Saved data entries →
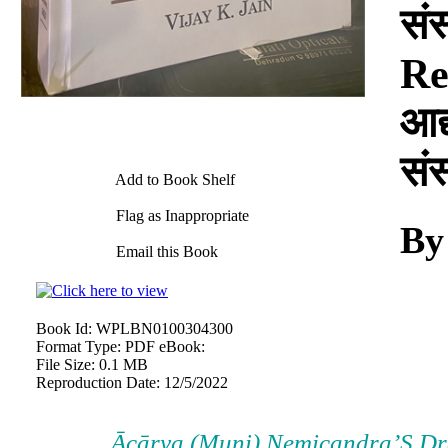
सं
Re
आद्
सं
Add to Book Shelf
Flag as Inappropriate
By
Email this Book
Book Id:
WPLBN0100304300
Format Type:
PDF eBook:
File Size:
0.1 MB
Reproduction Date:
12/5/2022
Ācārya (Muni) Nemicandra’S Dr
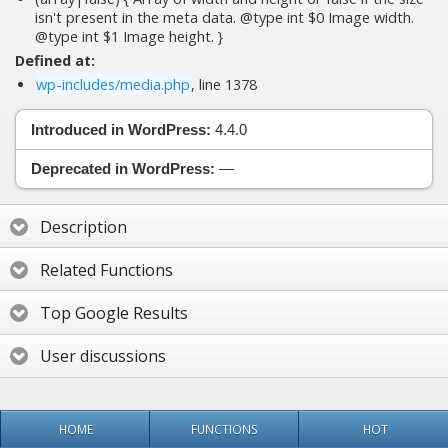
isn't present in the meta data. @type int $0 Image width.
@type int $1 Image height. }
Defined at:
wp-includes/media.php
, line 1378
Introduced in WordPress:
4.4.0
Deprecated in WordPress:
—
Description
Related Functions
Top Google Results
User discussions
HOME
FUNCTIONS
HOT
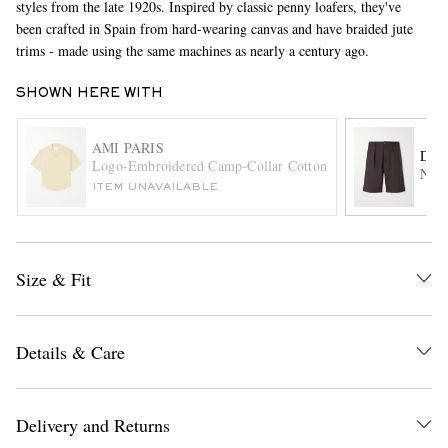
styles from the late 1920s. Inspired by classic penny loafers, they've
been crafted in Spain from hard-wearing canvas and have braided jute
trims - made using the same machines as nearly a century ago.
SHOWN HERE WITH
AMI PARIS
DE 
Logo-Embroidered Camp-Collar Cotton Shirt
Natu
ITEM UNAVAILABLE
EXCLUSIVES
Size & Fit
Details & Care
Delivery and Returns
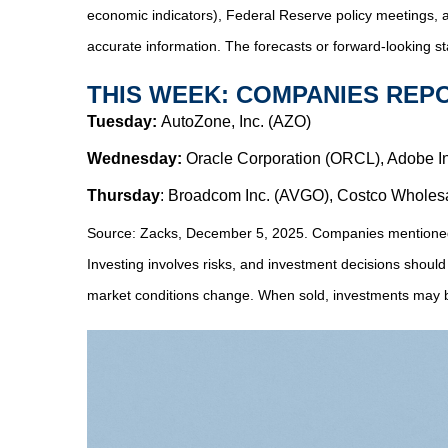
economic indicators), Federal Reserve policy meetings, 
accurate information. The forecasts or forward-looking s
THIS WEEK: COMPANIES REP
Tuesday:
AutoZone, Inc. (AZO)
Wednesday:
Oracle Corporation (ORCL), Adobe I
Thursday
: Broadcom Inc. (AVGO), Costco Wholes
Source: Zacks, December 5, 2025. Companies mentioned are
Investing involves risks, and investment decisions should
market conditions change. When sold, investments may be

WHAT THE TASK ASKS → Leave the pictures out and repeat exactly the lines from the beginning of the records to the line bearing "Top Google Results", both ends counted.

TASK RESPONSE →
सं
Re
आद्
सं
Add to Book Shelf
Flag as Inappropriate
By
Email this Book
Book Id:
WPLBN0100304300
Format Type:
PDF eBook:
File Size:
0.1 MB
Reproduction Date:
12/5/2022
Ācārya (Muni) Nemicandra’S Dr
isn't present in the meta data. @type int $0 Image width.
@type int $1 Image height. }
Defined at:
wp-includes/media.php
, line 1378
Introduced in WordPress:
4.4.0
Deprecated in WordPress:
—
Description
Related Functions
Top Google Results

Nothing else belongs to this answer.